Cases began slowly appearing once again, and Rupert Blue was called back to San Francisco. This time, guided by recent discoveries that rats and their fleas spread Y. pestis to humans, rat cleanup was the primary goal, rather than quarantine. It was an enormous undertaking. More than 10 million pieces of rat bait were set, 350,000 rats trapped and killed, and 154,000 were tested for Y. pestis. The post-earthquake outbreak ended in mid-1908, tallying 160 cases and 78 deaths from around the city.  

But even as the city was celebrating its second victory against plague, cases started to appear outside of the city’s boundaries. Infected squirrels were found to the east, first in Contra Costa County, and then in Alameda County in 1909. By the middle of that year, plague was documented in rodents across 1,500 square miles of northern California. Blue wrote to his superiors in Washington, D.C. and requested an allocation of $1.50 per day to rent rifles and purchase ammunition, planning an all-out attack on the region’s squirrel population. He was denied for “sloppy form in making his request.” Eventually Rucker struck out with his own $9 rifle. Funds were eventually allocated for squirrel surveillance and elimination: $200,000 in 1912, $118,000 in 1913, and $133,000 in 1914, but as populations of squirrels declined and the percentage of those infected was lowered, the funds dried up.

A plea as late as 1941 in the American Journal of Public Health suggested that plague could still be exterminated by a “well organized and well sustained campaign throughout the entire plague area, adequately financed and probably covering a 5 year period,” at a cost of $2.5 million. By that time, plague had already spread out of California and was identified in North Dakota and Colorado.  The author, R.H. Creel, warned that “unless controlled, plague infection can be expected to extend to any city in the western states having a substantial rat population.” Like Blue’s and Rucker’s decades before him, his warnings went unheeded.

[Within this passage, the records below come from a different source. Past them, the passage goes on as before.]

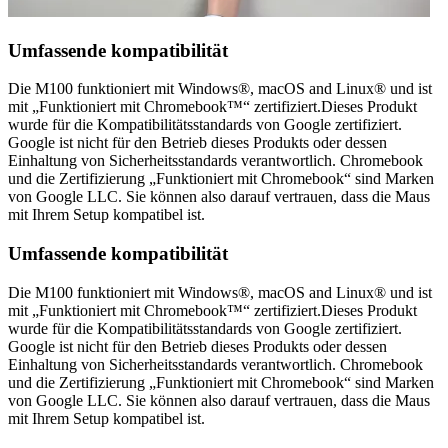
Umfassende kompatibilität
Die M100 funktioniert mit Windows®, macOS and Linux® und ist
mit „Funktioniert mit Chromebook™“ zertifiziert.Dieses Produkt
wurde für die Kompatibilitätsstandards von Google zertifiziert.
Google ist nicht für den Betrieb dieses Produkts oder dessen
Einhaltung von Sicherheitsstandards verantwortlich. Chromebook
und die Zertifizierung „Funktioniert mit Chromebook“ sind Marken
von Google LLC. Sie können also darauf vertrauen, dass die Maus
mit Ihrem Setup kompatibel ist.
Umfassende kompatibilität
Die M100 funktioniert mit Windows®, macOS and Linux® und ist
mit „Funktioniert mit Chromebook™“ zertifiziert.Dieses Produkt
wurde für die Kompatibilitätsstandards von Google zertifiziert.
Google ist nicht für den Betrieb dieses Produkts oder dessen
Einhaltung von Sicherheitsstandards verantwortlich. Chromebook
und die Zertifizierung „Funktioniert mit Chromebook“ sind Marken
von Google LLC. Sie können also darauf vertrauen, dass die Maus
mit Ihrem Setup kompatibel ist.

In the end, the work done by multiple teams of trappers over the decades was for naught, and may have been too late even if adequate funds and personnel had been allocated. Like the marmot and gerbil in Asia, ground squirrels, chipmunks, and prairie dogs of the Western U.S. states are now reservoirs of this bacterium, which has spread the length of California, north into Oregon and Washington, and west to the Rocky Mountains.

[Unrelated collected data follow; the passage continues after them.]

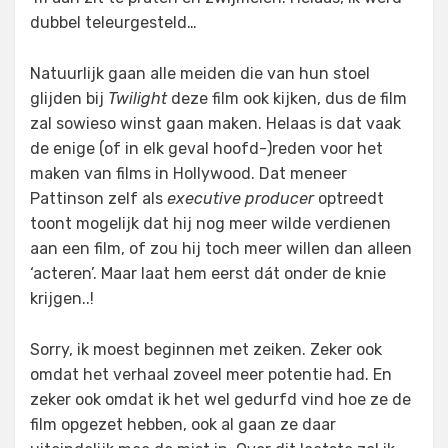
dubbel teleurgesteld…
Natuurlijk gaan alle meiden die van hun stoel
glijden bij
Twilight
deze film ook kijken, dus de film
zal sowieso winst gaan maken. Helaas is dat vaak
de enige (of in elk geval hoofd-)reden voor het
maken van films in Hollywood. Dat meneer
Pattinson zelf als
executive producer
optreedt
toont mogelijk dat hij nog meer wilde verdienen
aan een film, of zou hij toch meer willen dan alleen
‘acteren’. Maar laat hem eerst dát onder de knie
krijgen..!
Sorry, ik moest beginnen met zeiken. Zeker ook
omdat het verhaal zoveel meer potentie had. En
zeker ook omdat ik het wel gedurfd vind hoe ze de
film opgezet hebben, ook al gaan ze daar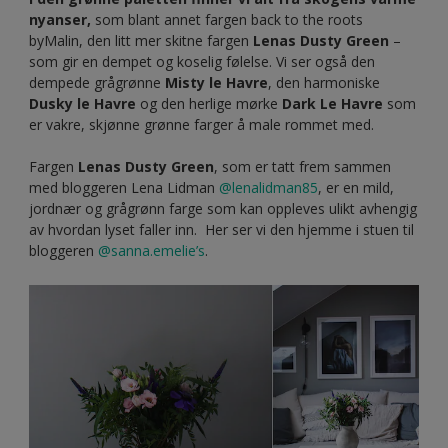
matte Ambiance Xtramatt veggmaling
Hjemme hos bloggeren Josefin Svensson
@josefineshem
samspiller
Deep le Havre
vakkert sammen med den mørke
keramikken, de friske hvite møblene og den enslige, men
dog, vakre, grønne grenen.
PRODUKTTIPS! Når du maler stuen – velg gjerne en matt
maling til veggene. En fløyelsaktig overflate gir en fin og
rolig følelse i rommet og en dybde til fargen.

In Colorado, the Centers for Disease Control and Prevention at Fort Collins carries out surveillance for Y. pestis in mammals and fleas, marking trails and camping areas that have high levels of plague. Still, campers, wildlife biologists, and people living in the country or anyone else with high probability of rodent contact are at risk for contracting the infection, and a few to a dozen do so each year.

Unlike people in the Middle Ages, we have antibiotics to treat plague. If caught early, a cure is likely and death is rare. However, this year for the first time we’ve seen plague diagnosed in Georgia and Michigan (both cases in travelers who had visited areas where plague is common), and previous cases have been diagnosed in Arizona, California, Colorado, New Mexico, and Oregon. While physicians in plague-endemic areas are on the lookout for the occasional plague case, others may not immediately think of this as a possible diagnosis—and if treatment is delayed, the risk of death increases.

 We missed our window to eradicate plague in the United States. By the time we realized rodents were infected and spreading the organism, the genie was out of the bottle, and the political will necessary to marshal an elimination campaign never materialized. Agencies passed the buck trying to eliminate the organism from California squirrels, but repeatedly backed off when cases in the animals decreased—never quite able to close the deal and get the infections down to zero. After the century when we sent a man to a moon and eradicated smallpox, plague still lingers in the U.S., its fighters outwitted by the triumvirate of the flea, the rat, and the bacterium.